TASK GOAL: When you have gone through the records, report how many lines include "avis", giving the number and nothing more.

[Collected data]

▼▼▼

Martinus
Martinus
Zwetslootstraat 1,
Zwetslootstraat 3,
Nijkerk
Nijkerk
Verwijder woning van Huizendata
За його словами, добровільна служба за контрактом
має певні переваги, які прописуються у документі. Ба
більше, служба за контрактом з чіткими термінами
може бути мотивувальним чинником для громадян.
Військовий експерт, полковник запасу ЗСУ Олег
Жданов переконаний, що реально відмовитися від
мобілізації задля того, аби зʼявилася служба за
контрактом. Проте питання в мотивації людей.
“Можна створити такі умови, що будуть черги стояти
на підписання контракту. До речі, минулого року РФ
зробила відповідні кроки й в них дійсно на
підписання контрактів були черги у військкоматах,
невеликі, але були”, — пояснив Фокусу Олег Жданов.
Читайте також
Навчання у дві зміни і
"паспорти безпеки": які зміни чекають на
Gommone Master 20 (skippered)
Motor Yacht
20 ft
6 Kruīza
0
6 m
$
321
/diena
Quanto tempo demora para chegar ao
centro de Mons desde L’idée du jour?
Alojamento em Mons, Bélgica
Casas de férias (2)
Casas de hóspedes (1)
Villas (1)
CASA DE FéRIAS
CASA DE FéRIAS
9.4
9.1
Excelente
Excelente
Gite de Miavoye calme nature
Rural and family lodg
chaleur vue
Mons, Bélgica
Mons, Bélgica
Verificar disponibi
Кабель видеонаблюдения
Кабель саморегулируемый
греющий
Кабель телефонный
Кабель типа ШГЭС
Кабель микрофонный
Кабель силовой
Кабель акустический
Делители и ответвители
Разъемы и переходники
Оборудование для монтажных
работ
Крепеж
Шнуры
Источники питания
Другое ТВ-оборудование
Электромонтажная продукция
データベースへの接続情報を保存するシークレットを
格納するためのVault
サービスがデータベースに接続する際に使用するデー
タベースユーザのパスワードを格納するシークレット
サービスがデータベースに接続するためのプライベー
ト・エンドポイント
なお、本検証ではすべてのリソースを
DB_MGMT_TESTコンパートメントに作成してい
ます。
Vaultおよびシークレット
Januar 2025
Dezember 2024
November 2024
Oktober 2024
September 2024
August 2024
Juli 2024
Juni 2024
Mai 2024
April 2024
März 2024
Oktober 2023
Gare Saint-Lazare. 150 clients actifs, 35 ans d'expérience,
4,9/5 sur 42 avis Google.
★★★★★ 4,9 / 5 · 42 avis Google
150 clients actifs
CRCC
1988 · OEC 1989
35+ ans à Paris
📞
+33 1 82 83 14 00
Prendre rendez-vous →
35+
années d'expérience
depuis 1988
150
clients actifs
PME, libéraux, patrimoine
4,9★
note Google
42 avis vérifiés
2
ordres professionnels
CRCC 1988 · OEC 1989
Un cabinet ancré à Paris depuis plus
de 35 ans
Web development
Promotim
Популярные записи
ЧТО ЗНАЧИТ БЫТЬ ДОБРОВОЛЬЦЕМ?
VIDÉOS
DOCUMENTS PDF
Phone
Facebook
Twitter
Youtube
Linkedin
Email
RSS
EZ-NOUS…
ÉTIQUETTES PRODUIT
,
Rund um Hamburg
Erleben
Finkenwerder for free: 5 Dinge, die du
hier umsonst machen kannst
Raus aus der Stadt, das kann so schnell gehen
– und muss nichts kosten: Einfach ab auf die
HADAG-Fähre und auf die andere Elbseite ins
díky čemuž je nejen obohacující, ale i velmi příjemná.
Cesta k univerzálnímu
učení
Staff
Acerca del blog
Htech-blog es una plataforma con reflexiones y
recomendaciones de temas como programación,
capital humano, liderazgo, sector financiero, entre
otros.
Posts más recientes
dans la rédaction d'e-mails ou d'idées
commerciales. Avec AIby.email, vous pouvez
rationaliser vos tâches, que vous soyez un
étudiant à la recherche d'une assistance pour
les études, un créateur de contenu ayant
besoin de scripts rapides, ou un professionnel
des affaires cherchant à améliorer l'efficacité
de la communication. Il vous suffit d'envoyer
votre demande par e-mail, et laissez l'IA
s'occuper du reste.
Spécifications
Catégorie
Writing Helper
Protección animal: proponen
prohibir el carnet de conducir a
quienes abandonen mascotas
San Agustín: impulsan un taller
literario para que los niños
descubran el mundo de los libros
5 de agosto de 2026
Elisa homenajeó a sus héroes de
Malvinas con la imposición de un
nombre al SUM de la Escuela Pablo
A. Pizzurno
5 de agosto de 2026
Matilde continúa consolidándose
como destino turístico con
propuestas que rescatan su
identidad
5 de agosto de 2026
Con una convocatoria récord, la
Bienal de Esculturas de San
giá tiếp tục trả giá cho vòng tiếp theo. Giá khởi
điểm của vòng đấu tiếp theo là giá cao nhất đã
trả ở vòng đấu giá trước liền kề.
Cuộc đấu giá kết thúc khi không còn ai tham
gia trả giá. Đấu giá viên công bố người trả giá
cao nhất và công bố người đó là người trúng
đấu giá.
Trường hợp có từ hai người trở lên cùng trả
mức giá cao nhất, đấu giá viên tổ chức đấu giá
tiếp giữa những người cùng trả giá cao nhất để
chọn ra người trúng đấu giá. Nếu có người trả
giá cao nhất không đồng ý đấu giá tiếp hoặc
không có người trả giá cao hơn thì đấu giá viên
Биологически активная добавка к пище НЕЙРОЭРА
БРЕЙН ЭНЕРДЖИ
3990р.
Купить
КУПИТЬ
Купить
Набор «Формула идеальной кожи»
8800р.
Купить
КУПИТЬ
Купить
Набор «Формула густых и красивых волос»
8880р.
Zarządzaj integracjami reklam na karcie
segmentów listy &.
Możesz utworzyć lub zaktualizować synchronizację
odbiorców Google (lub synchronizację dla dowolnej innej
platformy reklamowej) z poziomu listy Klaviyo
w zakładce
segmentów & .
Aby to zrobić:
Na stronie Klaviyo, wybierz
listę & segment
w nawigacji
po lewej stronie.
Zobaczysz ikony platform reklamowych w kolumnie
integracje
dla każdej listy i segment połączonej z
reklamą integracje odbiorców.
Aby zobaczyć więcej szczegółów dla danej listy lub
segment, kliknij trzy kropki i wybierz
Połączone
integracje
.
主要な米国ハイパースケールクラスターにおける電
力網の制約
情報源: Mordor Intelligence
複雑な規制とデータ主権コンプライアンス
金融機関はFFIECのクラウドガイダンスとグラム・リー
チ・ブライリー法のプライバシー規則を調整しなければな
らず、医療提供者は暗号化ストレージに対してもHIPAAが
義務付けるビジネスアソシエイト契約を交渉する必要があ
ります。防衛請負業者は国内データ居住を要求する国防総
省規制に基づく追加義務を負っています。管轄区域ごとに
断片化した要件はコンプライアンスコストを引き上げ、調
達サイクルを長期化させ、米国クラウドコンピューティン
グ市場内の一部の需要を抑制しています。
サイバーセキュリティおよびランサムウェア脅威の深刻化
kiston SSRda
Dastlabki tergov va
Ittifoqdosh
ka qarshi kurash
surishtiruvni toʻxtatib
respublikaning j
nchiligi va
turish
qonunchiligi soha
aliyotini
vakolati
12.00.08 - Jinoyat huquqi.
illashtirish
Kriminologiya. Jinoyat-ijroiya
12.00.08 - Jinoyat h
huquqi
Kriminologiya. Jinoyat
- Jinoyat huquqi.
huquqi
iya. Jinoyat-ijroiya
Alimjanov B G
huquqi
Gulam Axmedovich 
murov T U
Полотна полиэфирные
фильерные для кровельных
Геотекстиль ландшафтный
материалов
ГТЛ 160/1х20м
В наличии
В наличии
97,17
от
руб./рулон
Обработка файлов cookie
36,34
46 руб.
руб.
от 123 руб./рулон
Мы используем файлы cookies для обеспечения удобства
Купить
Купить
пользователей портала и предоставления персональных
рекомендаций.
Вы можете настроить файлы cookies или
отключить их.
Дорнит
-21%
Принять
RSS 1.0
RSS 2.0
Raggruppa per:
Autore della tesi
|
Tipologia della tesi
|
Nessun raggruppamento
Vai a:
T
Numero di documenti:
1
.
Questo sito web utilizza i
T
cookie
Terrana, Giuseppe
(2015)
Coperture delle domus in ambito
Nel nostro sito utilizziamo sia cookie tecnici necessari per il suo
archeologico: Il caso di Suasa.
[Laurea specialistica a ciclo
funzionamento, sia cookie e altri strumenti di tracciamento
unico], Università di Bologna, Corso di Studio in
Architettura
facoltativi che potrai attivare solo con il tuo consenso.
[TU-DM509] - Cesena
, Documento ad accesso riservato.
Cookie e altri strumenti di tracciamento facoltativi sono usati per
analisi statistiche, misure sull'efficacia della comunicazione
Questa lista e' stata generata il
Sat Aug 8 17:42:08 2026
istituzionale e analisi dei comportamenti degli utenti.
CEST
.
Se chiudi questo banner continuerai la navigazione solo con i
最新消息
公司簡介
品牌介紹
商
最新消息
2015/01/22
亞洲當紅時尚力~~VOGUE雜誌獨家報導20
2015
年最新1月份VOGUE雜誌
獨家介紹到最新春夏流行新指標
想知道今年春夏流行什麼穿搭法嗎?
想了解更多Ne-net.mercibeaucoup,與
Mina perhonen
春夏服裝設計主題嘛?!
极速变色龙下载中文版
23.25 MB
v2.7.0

▲▲▲

RESULT OF THIS TASK: 3